Le ministre de l'Economie Bruno Le Maire lors d'une visite mardi 10 décembre 2019 à Moscou. AFP / Dimitar DILKOFF
La France a indiqué mardi vouloir proposer sous six mois des solutions pour contourner certaines sanctions américaines qui entravent les investissements français en Russie, afin de concrétiser le rapprochement économique prôné par le président Emmanuel Macron.
En visite à Moscou, le ministre de l'Economie Bruno Le Maire a condamné les sanctions extraterritoriales américaines, qui empêchent entre autres les banques françaises ayant des intérêts aux Etats-Unis de financer des projets en Russie ou des projets franco-russes.
"Nous nous donnons six mois pour trouver des solutions acceptables", des "solutions innovantes" et "dans le respect du droit international", a déclaré M. Le Maire dans le cadre d'une rencontre avec son homologue russe Maxime Orechkine. Il a promis de faire le point sur la question avec le ministre russe lors du forum économique de Davos en janvier, et de revenir en Russie dans les prochains six mois. "Nous devons ancrer la Russie en Europe, et la France doit être le pays en Europe qui permet cela", a ajouté M. Le Maire. "Le président Macron a fait le choix stratégique de la Russie, nous voulons que cela se traduise sur le plan économique", a-t-il ajouté, regrettant que pour l'heure "on bute sur chaque projet ambitieux sur la question du financement" à cause des sanctions américaines.

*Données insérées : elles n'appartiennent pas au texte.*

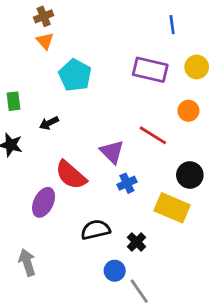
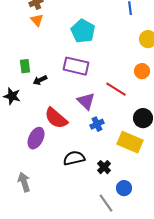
purple rectangle: (150, 70) -> (76, 66), moved
cyan pentagon: (75, 75) -> (83, 31), moved
green rectangle: (13, 101) -> (25, 66), moved
blue circle: (115, 271) -> (124, 188), moved

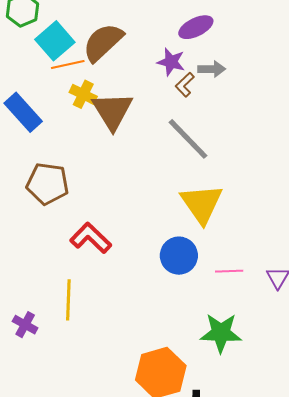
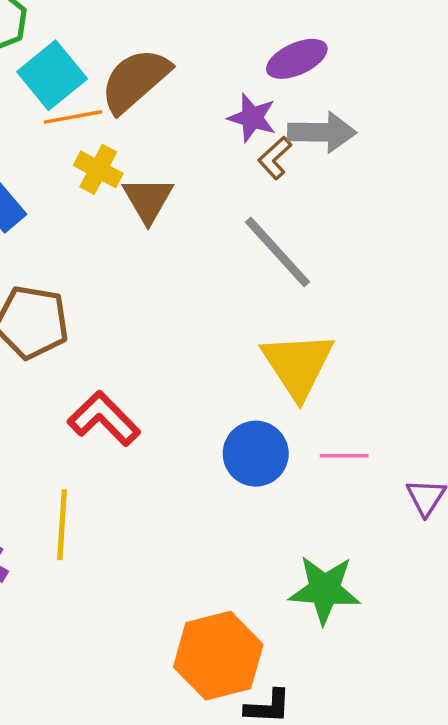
gray arrow: (212, 69) -> (322, 132), size x1.4
brown triangle: (112, 111) -> (148, 200), size x0.7
pink line: (229, 271) -> (344, 456), moved

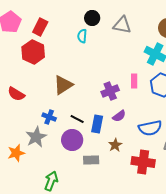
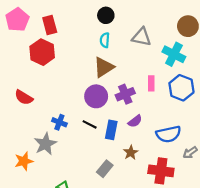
gray triangle: (122, 25) -> (141, 37), moved
red rectangle: (40, 27) -> (50, 25), turned -42
cyan semicircle: (82, 36) -> (105, 40), moved
brown triangle: (63, 85) -> (104, 67), moved
purple circle: (72, 140) -> (96, 96), moved
gray rectangle: (91, 160) -> (105, 169), turned -49

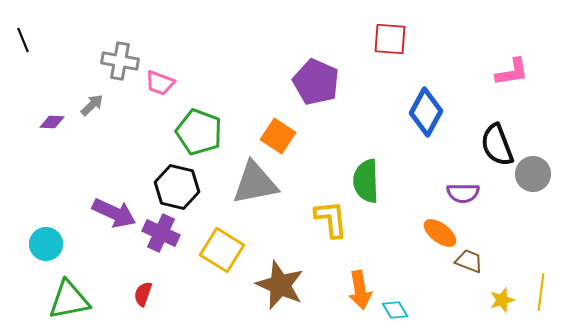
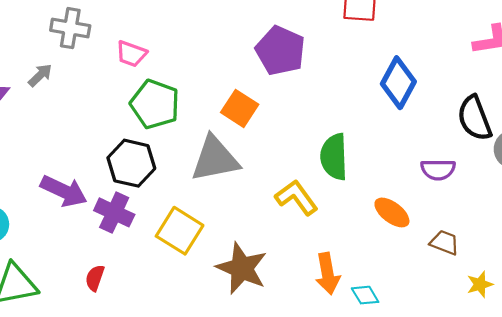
pink trapezoid: (160, 83) -> (131, 54), moved
yellow L-shape: (331, 219) -> (296, 197), turned -30
orange ellipse: (440, 233) -> (392, 212), moved

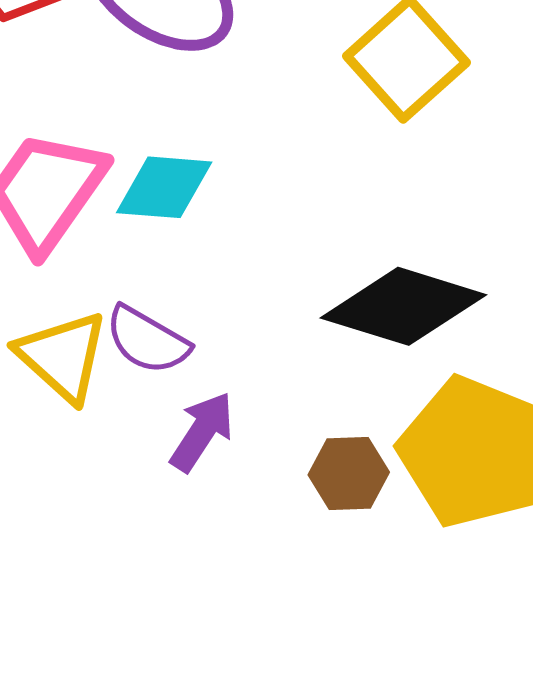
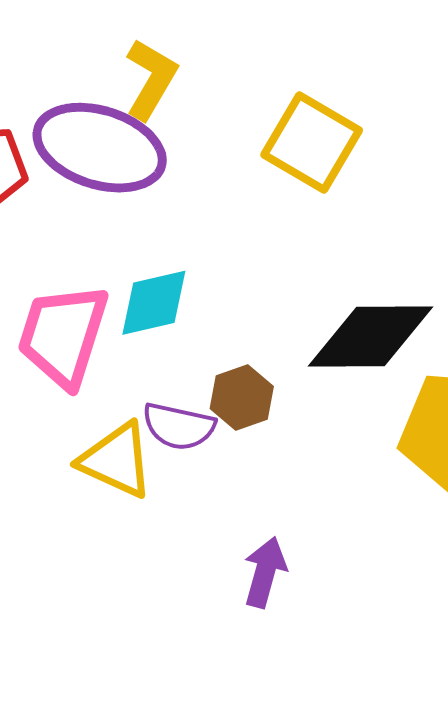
purple arrow: (202, 432) -> (265, 572), moved
brown hexagon: (349, 473) -> (242, 398), moved

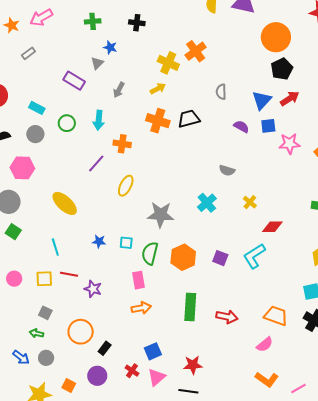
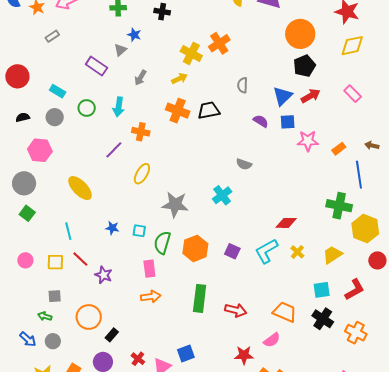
yellow cross: (250, 202) -> (297, 252), moved
red line: (69, 274) -> (80, 259), turned 30
gray square: (45, 313) -> (55, 296), turned -32
blue square: (153, 351) -> (186, 353), moved
red star: (193, 365) -> (244, 355), moved

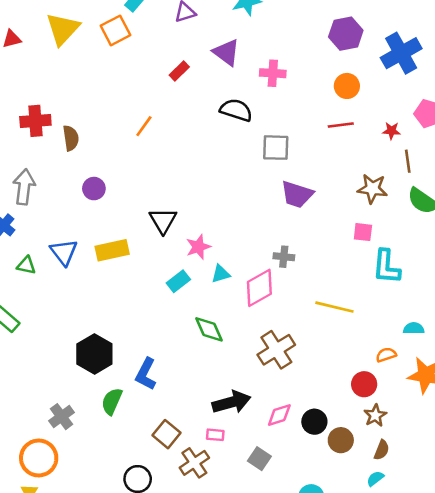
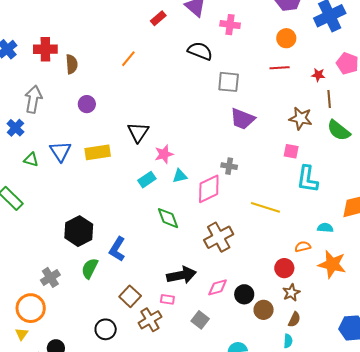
cyan semicircle: (375, 478) -> (288, 341), turned 128

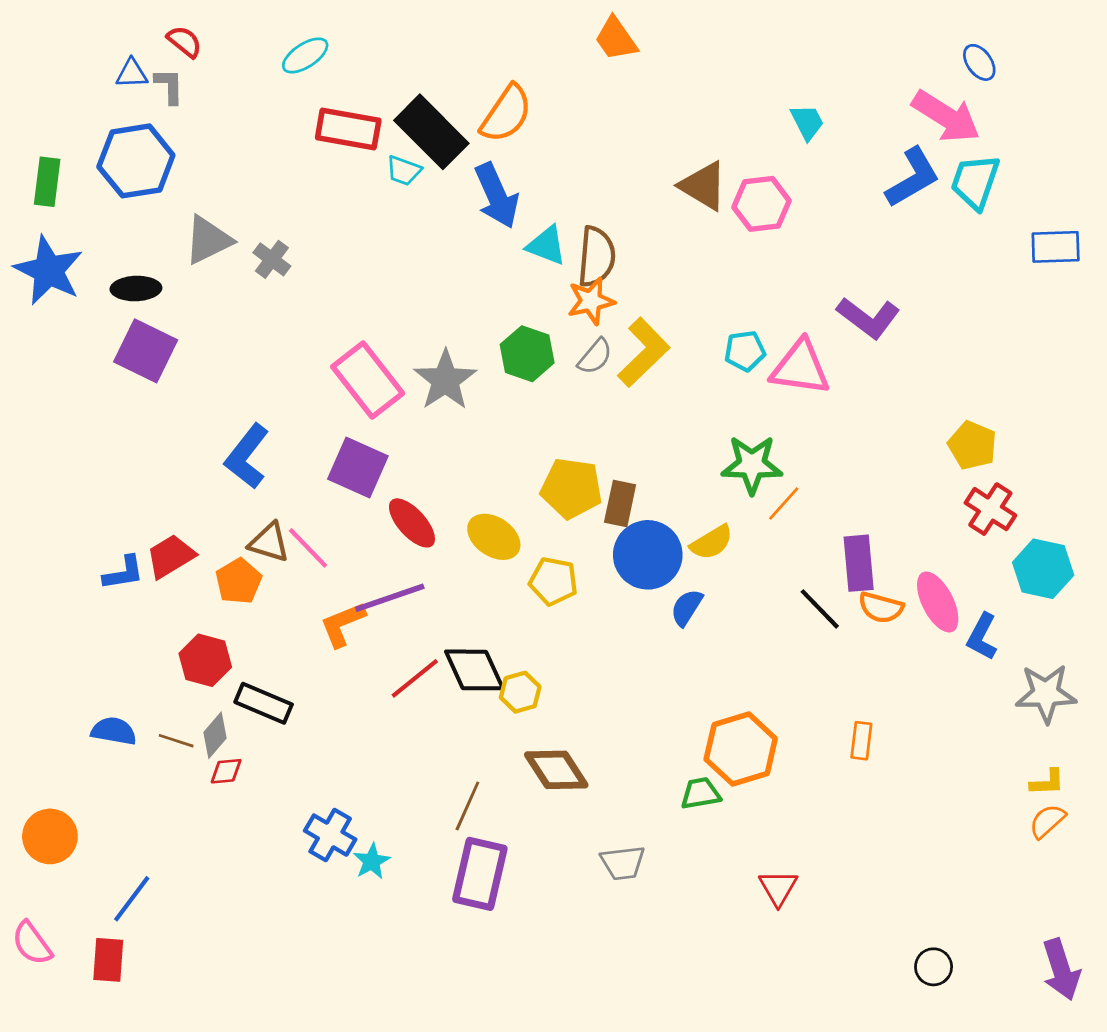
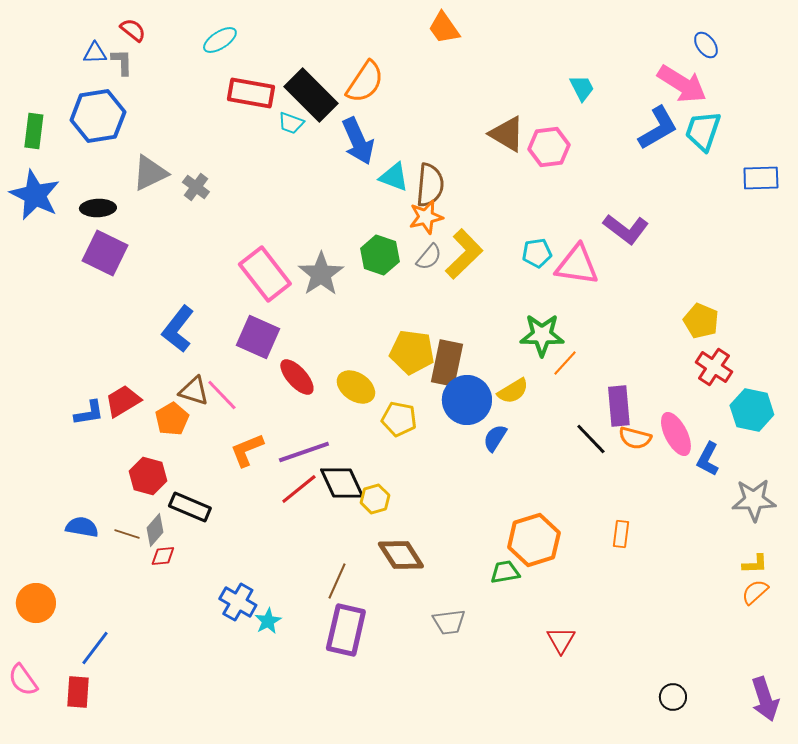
brown rectangle: (620, 504) -> (447, 363), size x1.4
purple line: (390, 598) -> (304, 452), moved

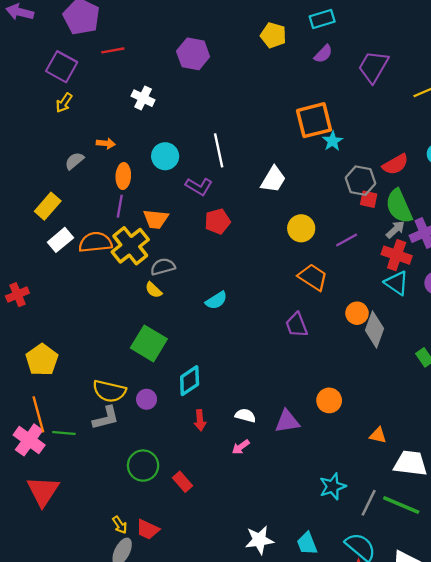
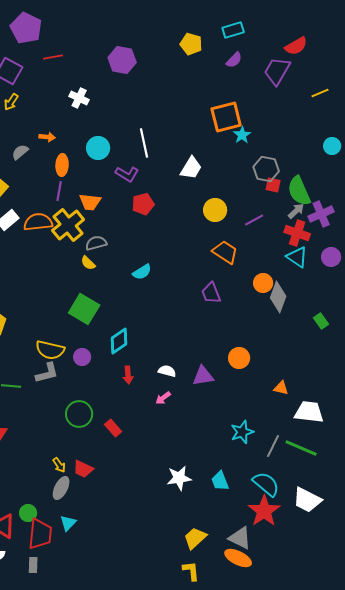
red semicircle: (395, 164) -> (296, 46), moved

Sans préciser la nature des "solutions" évoquées, le ministre a néanmoins exclu l'utilisation d'un mécanisme de troc tel que l'Instex, imaginé par les Européens pour contourner les sanctions américaines imposées à l'Iran en évitant le dollar. Celui-ci n'a guère donné de résultats.
Bruno Le Maire a également évoqué le cas de l'homme d'affaires français Philippe Delpal, arrêté en février et actuellement en résidence surveillée dans le cadre d'une affaire de fraude. Qualifiant ce cas d"inadmissible", Bruno Le Maire a affirmé que le président Macron avait évoqué la question avec Vladimir Poutine lundi à Paris.
La France est le premier employeur étranger en Russie. Parmi les projets phares dans lesquels la France est impliquée via le groupe Total, il y a les gigantesques usines de GNL de Novatek dans l'Arctique, pour lesquels la question des financements par les banques française est d'envergure.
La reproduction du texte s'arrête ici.